Le fils de Paul Féval (Paul Féval fils ... original!) a écrit plusieurs suites au texte de son père. Pour cela, il a modifié la fin écrite par son père, fin qui n’amenait naturellement pas de suite. Peut-être que les romans écrits par Paul Féval fils sont passionnants, mais en ce qui me concerne l'histoire écrite par Paul Féval père est parfaite comme cela. Je n'ai ni l'envie, ni la curiosité de lire les suites. Il n'y a pas d'autres fins que celle écrite par Paul Féval pour moi.

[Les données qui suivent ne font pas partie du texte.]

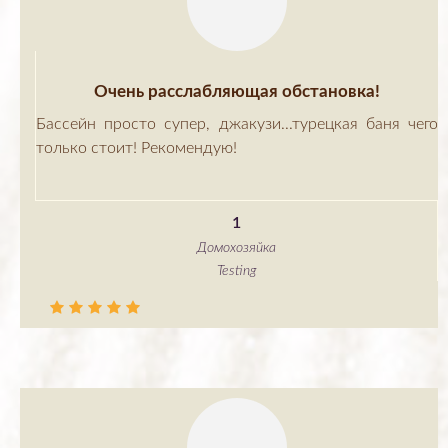
Очень расслабляющая обстановка!
Бассейн просто супер, джакузи...турецкая баня чего
только стоит! Рекомендую!
1
Домохозяйка
Testing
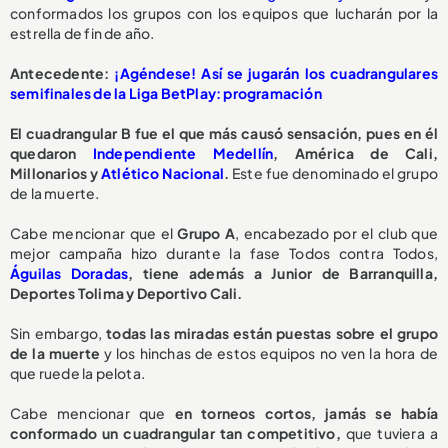
conformados los grupos con los equipos que lucharán por la
estrella de fin de año.
Antecedente:
¡Agéndese! Así se jugarán los cuadrangulares
semifinales de la Liga BetPlay: programación
El cuadrangular B fue el que más causó sensación, pues en él
quedaron
Independiente Medellín
, América de Cali,
Millonarios y
Atlético Nacional
.
Este fue denominado el grupo
de la muerte.
Cabe mencionar que el
Grupo A
, encabezado por el club que
mejor campaña hizo durante la fase Todos contra Todos,
Águilas Doradas
, tiene además a Junior de Barranquilla,
Deportes Tolima y Deportivo Cali.
Sin embargo,
todas las miradas están puestas sobre el grupo
de la muerte
y los hinchas de estos equipos no ven la hora de
que ruede la pelota.
Cabe mencionar que
en torneos cortos, jamás se había
conformado un cuadrangular tan competitivo,
que tuviera a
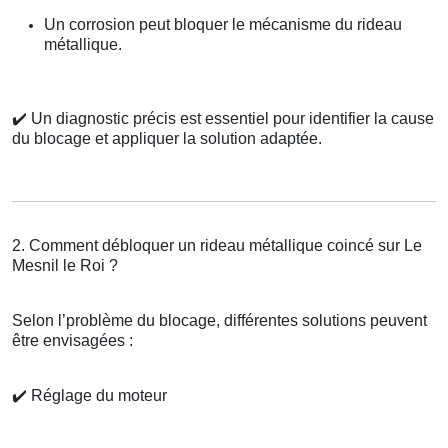
Un corrosion peut bloquer le mécanisme du rideau
métallique.
✔️
Un diagnostic précis est essentiel pour identifier la cause
du blocage et appliquer la solution adaptée.
2. Comment débloquer un rideau métallique coincé sur Le
Mesnil le Roi ?
Selon l’problème du blocage, différentes solutions peuvent
être envisagées :
✔️
Réglage du moteur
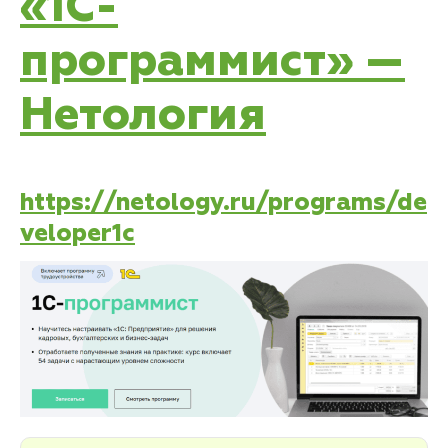
«1С-
программист» —
Нетология
https://netology.ru/programs/de
veloper1c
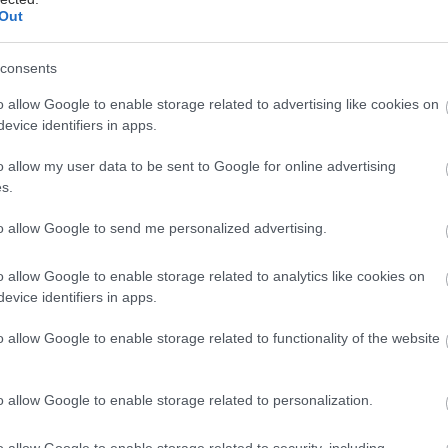
Out
. Η μείωση αγγίζει συνολικά το 25% με την ετήσια
φτάνει το 4 έως 5%. Ο καρκίνος του πνεύμονα, με
consents
εύθυνο το κάπνισμα, κορυφώθηκε τη δεκαετία του
ράφηκε σαν τον Νο 1 θανατηφόρο καρκίνο, ειδικά
o allow Google to enable storage related to advertising like cookies on
ικό πληθυσμό με πάνω από 200 θανάτους ανά 100.000
evice identifiers in apps.
 Τα καλά νέα για τη μείωση της θνησιμότητας από
o allow my user data to be sent to Google for online advertising
ο του πνεύμονα, οφείλονται στη μείωση του
s.
ος, στη βελτίωση των διαγνωστικών μεθόδων, στην
ιάγνωση της νόσου αλλά και στη βελτίωση των
to allow Google to send me personalized advertising.
κών πρωτοκόλλων.
o allow Google to enable storage related to analytics like cookies on
evice identifiers in apps.
o allow Google to enable storage related to functionality of the website
ς επιτυχούς αντιμετώπισης της νόσου, ανήκει και
οθεραπεία, καθώς νέες τεχνικές της χάρη στην
o allow Google to enable storage related to personalization.
κή εξέλιξη, συνέβαλαν στην ακριβέστερη στόχευση
ίσας περιοχής. Τα νέα θεραπευτικά σχήματα αύξησαν
o allow Google to enable storage related to security, including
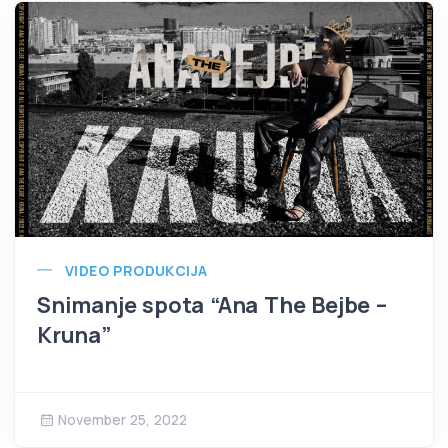
VIDEO PRODUKCIJA
Snimanje spota “Ana The Bejbe –
Kruna”
November 25, 2022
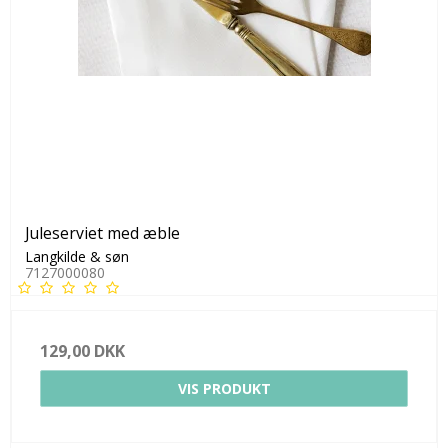
Juleserviet med æble
Langkilde & søn
7127000080
129,00 DKK
VIS PRODUKT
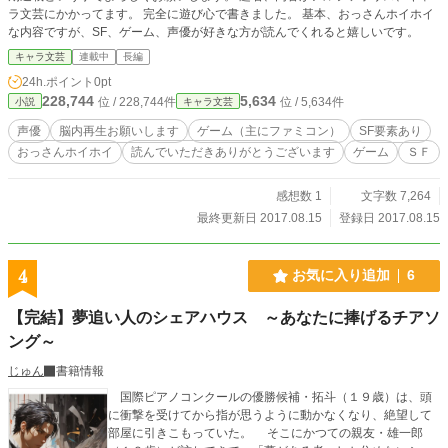
ラ文芸にかかってます。 完全に遊び心で書きました。 基本、おっさんホイホイ
な内容ですが、SF、ゲーム、声優が好きな方が読んでくれると嬉しいです。
キャラ文芸
連載中
長編
24h.ポイント
0pt
228,744
5,634
位 / 228,744件
位 / 5,634件
小説
キャラ文芸
声優
脳内再生お願いします
ゲーム（主にファミコン）
SF要素あり
おっさんホイホイ
読んでいただきありがとうございます
ゲーム
ＳＦ
感想数 1
文字数 7,264
最終更新日 2017.08.15
登録日 2017.08.15
4
お気に入り追加
6
【完結】夢追い人のシェアハウス ～あなたに捧げるチアソ
ング～
じゅん
書籍情報
国際ピアノコンクールの優勝候補・拓斗（１９歳）は、頭
に衝撃を受けてから指が思うように動かなくなり、絶望して
部屋に引きこもっていた。 そこにかつての親友・雄一郎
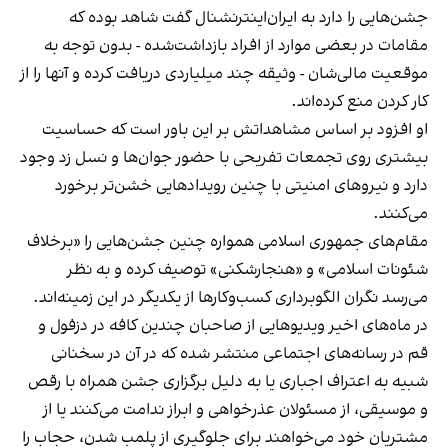
جشن‌هایی را دارد به ایران‌اینترنشنال گفت شاهد بوده که
مقامات در بعضی موارد از افراد بازداشت‌‌شده - بدون توجه به
موقعیت مالی‌شان - وثیقه چند میلیاردی دریافت کرده و آنها را از
کار کردن منع کرده‌اند.
او افزود بر اساس مشاهداتش بر این باور است که حساسیت
بیشتری روی تجمعات تفریحی با حضور جوان‌ها و نسل زد وجود
دارد و نیروهای امنیتی با چنین رویدادهایی خشن‌تر برخورد
می‌کنند.
مقام‌های جمهوری اسلامی همواره چنین جشن‌هایی را «برخلاف
شئونات اسلامی» و «هنجارشکنی» توصیف کرده و به نظر
می‌رسد نگران الگوبرداری کسب‌وکارها از یکدیگر در این زمینه‌اند.
در ماه‌های اخیر ویدیوهایی از صاحبان چندین کافه در دزفول و
قم در رسانه‌های اجتماعی منتشر شده که در آن در سخنانی
شبیه به اعتراف اجباری یا به دلیل برگزاری جشن همراه با رقص
و موسیقی، از مسئولان عذرخواهی و ابراز ندامت می‌کنند یا از
مشتریان خود می‌خواهند برای جلوگیری از پلمب شدن، حجاب را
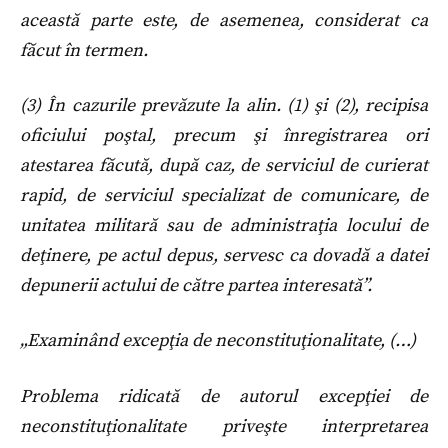
această parte este, de asemenea, considerat ca
făcut în termen.
(3) În cazurile prevăzute la alin. (1) şi (2), recipisa
oficiului poştal, precum şi înregistrarea ori
atestarea făcută, după caz, de serviciul de curierat
rapid, de serviciul specializat de comunicare, de
unitatea militară sau de administraţia locului de
deţinere, pe actul depus, servesc ca dovadă a datei
depunerii actului de către partea interesată”.
„Examinând excepţia de neconstituţionalitate, (…)
Problema ridicată de autorul excepţiei de
neconstituţionalitate priveşte interpretarea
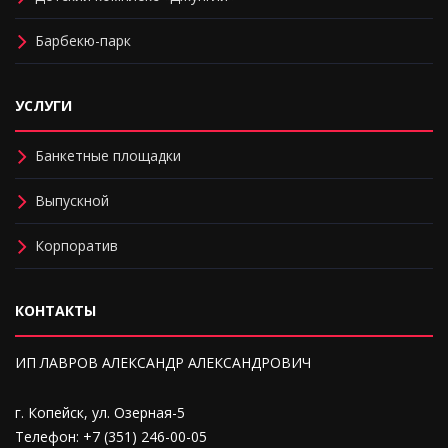
Барбекю-парк
УСЛУГИ
Банкетные площадки
Выпускной
Корпоратив
КОНТАКТЫ
ИП ЛАВРОВ АЛЕКСАНДР АЛЕКСАНДРОВИЧ
г. Копейск, ул. Озерная-5
Телефон: +7 (351) 246-00-05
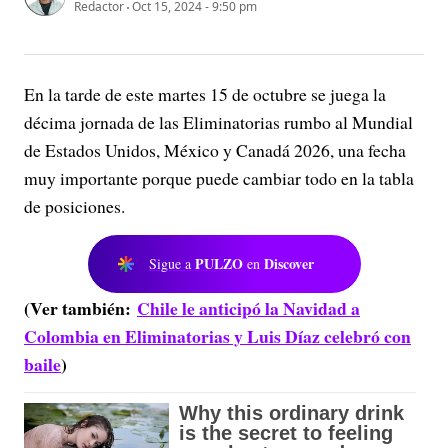
Redactor
Oct 15, 2024 - 9:50 pm
En la tarde de este martes 15 de octubre se juega la
décima jornada de las Eliminatorias rumbo al Mundial
de Estados Unidos, México y Canadá 2026, una fecha
muy importante porque puede cambiar todo en la tabla
de posiciones.
PULZO
Discover
Sigue a
en
(Ver también:
Chile le anticipó la Navidad a
Colombia en Eliminatorias y Luis Díaz celebró con
baile
)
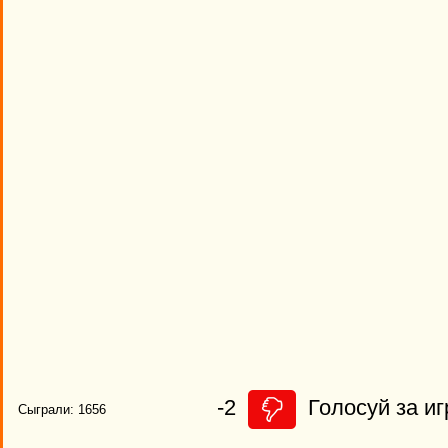
-2
Голосуй за иг
Сыграли: 1656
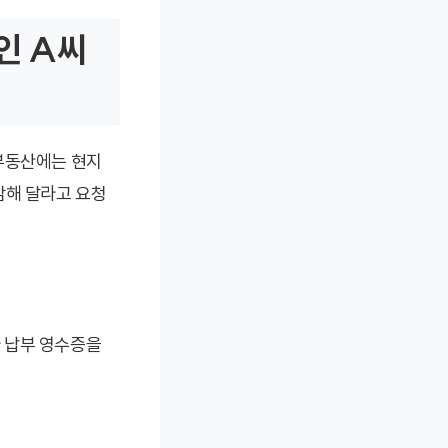
인 A씨
 부동산에는 현지
감해 달라고 요청
자 납부 영수증을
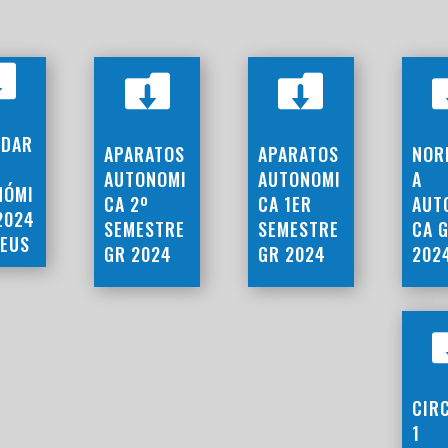



NDAR
APARATOS
APARATOS
NOR
AUTONOMI
AUTONOMI
A
NÓMI
CA 2º
CA 1ER
AUT
2024
SEMESTRE
SEMESTRE
CA 
SEUS
GR 2024
GR 2024
202
CIR
1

" Un nom, une bosse, deux fardeaux qui n'écrasent que les pauvres d'esprits! Je suis un trop petit personnage pour être comparé à un financier d'importance comme M. Oriol. Si son nom l'écrase, tant pis pour lui; ma bosse ne me gêne pas. Le maréchal de Luxembourg est bossu! L'ennemi a t-il vu son dos à la bataille de Nerwinde? Le héros des comédies napolitaines, l'homme invincible à qui personne ne résiste, Pulcinella, est bossu par derrière et par devant. Tyrtée était boiteux et bossu; bossu et boiteux était Vulcain, le forgeron de la foudre; Esope dont vous me donnez le nom glorieux, avait sa bosse, qui était sa sagesse. La bosse du géant Atlas était le monde. Sans placer la mienne au même niveau que toutes ces illustres bosses, je dis qu'elle vaut, au cours du jour, cinquante mille écus de rente. Que serais-je sans elle? J'y tiens. Elle est d'or! "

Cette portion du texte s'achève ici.